S’inscrivant dans cette perspective, Clark reprend à son compte le concept de régime d’historicité, mais il entend en circonscrire l’usage à un espace précis et à une période limitée. Soit entre le XVIIe et le XXe siècle et en Allemagne (en Prusse). De plus, ne voulant ni d’une histoire désincarnée du temps ni d’une histoire sans acteurs, il se donne comme objet les relations entre le pouvoir et le temps à travers quatre moments : le XVIIe siècle et la politique du Grand Électeur, après la fin de la Guerre de Trente Ans, le règne de Frédéric le Grand, à partir de ses écrits historiques, le système bismarckien naviguant entre maintien de l’ancien et domestication du nouveau, le Reich nazi enfin, aspirant à établir « une profonde identité entre le présent, un passé lointain et un lointain futur ». Ce qui intéresse Clark, c’est, en s’attachant à analyser d’aussi près que possible la « texture temporelle » des quatre régimes, d’établir leur « signature temporelle » respective. Il se livre à une temporalisation du pouvoir, c’est-à-dire de l’exercice du pouvoir dans les régimes qu’il étudie. 

Avec cette coupe longitudinale pratiquée dans l’histoire de l’Allemagne, il propose au lecteur une micro-histoire des régimes de temporalités. Son enquête, qui s’adresse évidemment aux historiens de l’Allemagne, se donne aussi comme une étude de cas susceptible de fournir matière à réflexion à tous ceux qu’intéresse l’histoire politique, mais aussi les conditions et les formes de l’exercice du pouvoir. Par cette attention portée aux usages des temporalités (qui sont à la fois des contraintes, des ressources dans et pour l’action politique, mais aussi des points aveugles), il amène à considérer autrement ces concepts trop massifs que sont le moderne, la modernisation, le progrès, la transition, l’innovation, en scrutant ce que les acteurs font (ou prétendent faire), ce qu’ils disent (leurs discours et leurs écrits), comment ils se positionnent dans leur propre temps et comment ils articulent les trois catégories du passé, du présent et du future, non pas abstraitement, mais dans le concret de leurs décisions et de leurs actions. Ce que montre clairement le livre, c’est qu’au cours de la période (qui, pour moi, correspond à l’émergence, à l’installation et aussi à une mise en question du régime moderne d’historicité), il n’y pas une avancée linéaire vers la modernité, mais plutôt un mouvement  marqué par des « oscillations » et des retours en arrière. Ainsi, pour ne prendre qu’un seul exemple, le Grand Électeur peut faire appel au futur contre des droits héréditaires, mais cela n’implique pas, pour autant, de le voir comme un précurseur du concept de temps moderne. Les principaux protagonistes de Time and Power, qui traversent des périodes de crise ou qui viennent après (la Guerre de Trente Ans, 1848, 1918), font l’expérience de conflits de temporalités. Ils vivent, si j’utilise mon vocabulaire, non pas dans un mais dans deux (au moins) régimes d’historicité, l’ancien (avec son grand modèle de l’historia magistra vitæ) et le régime moderne (avec le flux du temps, le progrès et l’Histoire, en tant que telle). Dans ce parcours, les Nazis représentent un cas limite par leur volonté de sortir de l’histoire (moderne) au profit de la continuité raciale d’un passé fantasmé.

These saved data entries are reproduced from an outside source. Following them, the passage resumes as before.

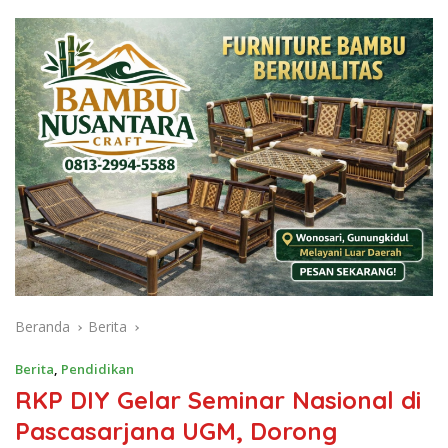
Beranda
Berita
Berita
,
Pendidikan
RKP DIY Gelar Seminar Nasional di
Pascasarjana UGM, Dorong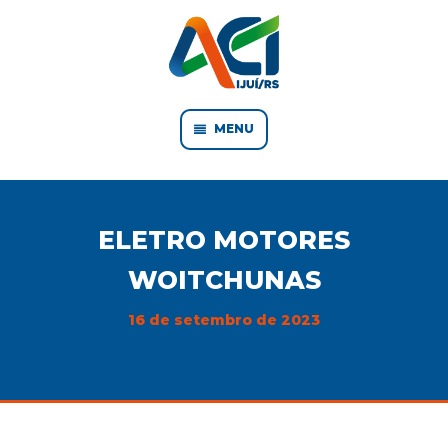
MENU
ELETRO MOTORES
WOITCHUNAS
16 de setembro de 2023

Au total, la démonstration est convaincante et l’invitation à scruter les interrelations entre temps et pouvoir se révèle heuristiquement fructueuse. De mon point de vue, l’enquête de Clark enrichit les usages possibles du concept de régime d’historicité tel que je le conçois. Puisque la recherche se présente comme une étude de cas, la question qu’on peut poser est celle de sa possible généralisation. Clark semble lui-même aller dans cette direction, puisque, à la fin de son introduction, il indique qu’il était en train d’écrire son livre alors qu’en Angleterre la campagne pour le Brexit battait son plein et qu’elle fut suivie peu après, aux États-Unis, par l’élection de Donald Trump. Les deux événements montrent, écrit-il, à quel point ce qu’il nomme la « chronopolitique » a de beaux jours devant elle. En l’occurrence, la mobilisation de glorieux passés au nom du futur : pour «  reprendre le contrôle du futur ».